# Optical Forums > Optical and Ophthalmic Equipment >  Help! ME1200 giving me trouble with edge polish

## jonah

Just recently, the edge polish started to show up spotty. It's as if part of the wheel is causing it to look cloudy.
Anybody experience this or have a solution?

----------


## JGor

1.Try dressing the polish wheel first. Should have or be able to get from the supplier a polish wheel compound kit.
2.Calibrate the unit and adjust wheel parameters. Will need a technician for that.
2.If either the finish wheel or the polish wheel are damaged you will need to replace them as a set as they need to have the same profile to get best results.

----------


## jonah

Thanks for the tips!
I will try those idea.

----------


## JGor

How did you go?
Hopefully all you needed was to redress the polish wheel.  :-)

----------


## Tallboy

You need to have a technician show up to calibrate the unit / polish wheel? Is this for real? Ugh that sounds like a huge hassle.

----------


## JGor

If you know how to calibrate the unit and have a calibration jig then I suppose you wouldn't need a technician.
If all that was needed was to dress the polish wheel then that is pretty straight forward user maintenance.
Probably a bigger hassle to just let it go without attention.
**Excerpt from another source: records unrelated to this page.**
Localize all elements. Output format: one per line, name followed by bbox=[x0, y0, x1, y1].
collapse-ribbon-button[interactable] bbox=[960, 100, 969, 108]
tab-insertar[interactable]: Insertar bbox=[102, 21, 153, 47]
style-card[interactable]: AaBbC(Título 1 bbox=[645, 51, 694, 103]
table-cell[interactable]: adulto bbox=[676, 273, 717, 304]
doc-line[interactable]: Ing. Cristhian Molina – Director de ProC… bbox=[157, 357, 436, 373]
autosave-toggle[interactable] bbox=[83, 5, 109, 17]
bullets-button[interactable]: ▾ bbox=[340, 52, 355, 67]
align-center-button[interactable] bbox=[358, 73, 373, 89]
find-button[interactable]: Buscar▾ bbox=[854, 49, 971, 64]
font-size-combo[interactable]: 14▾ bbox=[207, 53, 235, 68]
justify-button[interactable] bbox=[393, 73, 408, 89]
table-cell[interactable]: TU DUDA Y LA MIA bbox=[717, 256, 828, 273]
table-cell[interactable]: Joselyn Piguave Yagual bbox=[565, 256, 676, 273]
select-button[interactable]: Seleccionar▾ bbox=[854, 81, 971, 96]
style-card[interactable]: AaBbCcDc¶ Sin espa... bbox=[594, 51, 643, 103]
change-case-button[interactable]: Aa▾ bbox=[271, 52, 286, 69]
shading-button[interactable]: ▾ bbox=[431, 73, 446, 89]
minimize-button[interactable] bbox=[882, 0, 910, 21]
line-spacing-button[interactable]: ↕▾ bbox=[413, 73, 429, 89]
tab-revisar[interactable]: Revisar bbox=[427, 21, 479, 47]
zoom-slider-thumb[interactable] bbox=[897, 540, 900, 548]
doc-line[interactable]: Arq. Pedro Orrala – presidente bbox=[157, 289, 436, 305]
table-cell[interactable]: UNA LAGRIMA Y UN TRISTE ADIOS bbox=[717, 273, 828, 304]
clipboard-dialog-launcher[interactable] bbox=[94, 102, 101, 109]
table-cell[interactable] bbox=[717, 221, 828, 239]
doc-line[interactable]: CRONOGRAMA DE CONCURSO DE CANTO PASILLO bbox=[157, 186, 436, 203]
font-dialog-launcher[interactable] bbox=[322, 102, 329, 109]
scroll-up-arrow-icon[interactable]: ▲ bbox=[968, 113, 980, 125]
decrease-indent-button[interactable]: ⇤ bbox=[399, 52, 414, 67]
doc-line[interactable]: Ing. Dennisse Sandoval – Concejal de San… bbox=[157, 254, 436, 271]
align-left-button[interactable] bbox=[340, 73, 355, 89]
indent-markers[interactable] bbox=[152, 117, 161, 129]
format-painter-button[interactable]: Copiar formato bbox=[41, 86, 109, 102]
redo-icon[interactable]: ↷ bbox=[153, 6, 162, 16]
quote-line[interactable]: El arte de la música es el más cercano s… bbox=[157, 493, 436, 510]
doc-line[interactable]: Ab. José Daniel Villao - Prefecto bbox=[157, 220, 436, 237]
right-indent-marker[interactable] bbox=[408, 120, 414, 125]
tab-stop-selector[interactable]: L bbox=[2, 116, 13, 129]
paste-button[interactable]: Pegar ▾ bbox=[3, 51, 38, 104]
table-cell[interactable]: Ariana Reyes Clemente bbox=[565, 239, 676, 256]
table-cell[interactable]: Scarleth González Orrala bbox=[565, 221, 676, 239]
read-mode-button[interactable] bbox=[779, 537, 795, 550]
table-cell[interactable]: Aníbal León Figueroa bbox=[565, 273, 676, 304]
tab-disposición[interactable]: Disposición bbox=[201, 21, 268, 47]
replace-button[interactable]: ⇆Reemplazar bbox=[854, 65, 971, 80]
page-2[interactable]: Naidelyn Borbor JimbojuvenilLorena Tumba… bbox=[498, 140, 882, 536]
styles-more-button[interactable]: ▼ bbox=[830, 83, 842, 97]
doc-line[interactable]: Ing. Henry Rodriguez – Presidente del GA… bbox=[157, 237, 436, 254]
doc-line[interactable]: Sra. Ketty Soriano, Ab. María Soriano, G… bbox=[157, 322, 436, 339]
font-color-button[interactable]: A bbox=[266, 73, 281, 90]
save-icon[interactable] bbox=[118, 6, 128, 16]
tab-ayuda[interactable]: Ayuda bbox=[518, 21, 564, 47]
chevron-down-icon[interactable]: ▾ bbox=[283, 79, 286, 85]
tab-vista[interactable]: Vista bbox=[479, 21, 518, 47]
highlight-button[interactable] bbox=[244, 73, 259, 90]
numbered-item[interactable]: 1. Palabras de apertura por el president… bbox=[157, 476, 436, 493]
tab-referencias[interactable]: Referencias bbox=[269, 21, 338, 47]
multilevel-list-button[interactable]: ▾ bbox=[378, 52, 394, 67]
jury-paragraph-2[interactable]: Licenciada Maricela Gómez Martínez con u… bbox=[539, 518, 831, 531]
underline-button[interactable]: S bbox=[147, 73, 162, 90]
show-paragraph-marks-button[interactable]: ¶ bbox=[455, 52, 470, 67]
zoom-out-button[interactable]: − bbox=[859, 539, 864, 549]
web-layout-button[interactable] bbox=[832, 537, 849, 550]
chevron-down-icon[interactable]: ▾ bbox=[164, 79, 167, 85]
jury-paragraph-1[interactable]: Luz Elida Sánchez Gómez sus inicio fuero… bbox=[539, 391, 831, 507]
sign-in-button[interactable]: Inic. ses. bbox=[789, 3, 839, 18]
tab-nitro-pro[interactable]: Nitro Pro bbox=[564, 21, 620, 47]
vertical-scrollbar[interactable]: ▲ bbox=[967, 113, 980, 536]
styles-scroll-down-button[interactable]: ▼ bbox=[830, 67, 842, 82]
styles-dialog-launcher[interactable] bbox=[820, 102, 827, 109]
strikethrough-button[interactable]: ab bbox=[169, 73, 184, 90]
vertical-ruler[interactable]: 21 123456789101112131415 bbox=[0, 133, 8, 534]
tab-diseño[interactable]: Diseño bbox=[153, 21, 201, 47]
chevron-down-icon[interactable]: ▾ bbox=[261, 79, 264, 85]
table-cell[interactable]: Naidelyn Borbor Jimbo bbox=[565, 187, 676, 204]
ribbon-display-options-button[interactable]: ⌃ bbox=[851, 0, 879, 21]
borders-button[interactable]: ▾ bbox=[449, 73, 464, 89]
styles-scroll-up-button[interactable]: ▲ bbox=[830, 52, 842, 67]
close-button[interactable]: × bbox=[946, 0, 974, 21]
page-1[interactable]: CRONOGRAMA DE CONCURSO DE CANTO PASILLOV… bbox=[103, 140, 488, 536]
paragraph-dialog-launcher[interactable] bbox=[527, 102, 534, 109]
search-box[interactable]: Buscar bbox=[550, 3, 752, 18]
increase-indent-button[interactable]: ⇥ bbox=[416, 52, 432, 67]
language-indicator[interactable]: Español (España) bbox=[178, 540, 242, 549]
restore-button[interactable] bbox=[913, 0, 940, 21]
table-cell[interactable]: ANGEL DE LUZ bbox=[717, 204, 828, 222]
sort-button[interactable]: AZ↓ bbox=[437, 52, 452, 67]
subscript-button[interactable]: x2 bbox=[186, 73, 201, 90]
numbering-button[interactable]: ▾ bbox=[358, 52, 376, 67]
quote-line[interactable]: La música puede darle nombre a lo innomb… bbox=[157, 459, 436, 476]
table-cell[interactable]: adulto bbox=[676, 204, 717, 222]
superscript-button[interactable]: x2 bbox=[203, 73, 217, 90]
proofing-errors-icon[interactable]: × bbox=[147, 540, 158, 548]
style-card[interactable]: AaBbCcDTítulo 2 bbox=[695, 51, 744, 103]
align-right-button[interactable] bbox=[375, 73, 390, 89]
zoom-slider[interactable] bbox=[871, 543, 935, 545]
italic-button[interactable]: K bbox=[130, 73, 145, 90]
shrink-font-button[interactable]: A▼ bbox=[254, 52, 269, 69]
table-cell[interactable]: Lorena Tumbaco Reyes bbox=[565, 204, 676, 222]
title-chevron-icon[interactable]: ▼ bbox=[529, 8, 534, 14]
If the issue is something other than dressing the polish wheel it will only get worse.

----------


## braheem24

The edging and polishing wheel are sold in sets because they are a matched pair. Never change 1 wheel alone.
Santinelli uses a polishing liquid instead of a stone to polish the wheel, make sure you try that first.  Hopefully nobody ruined the wheel using a stone on it.

----------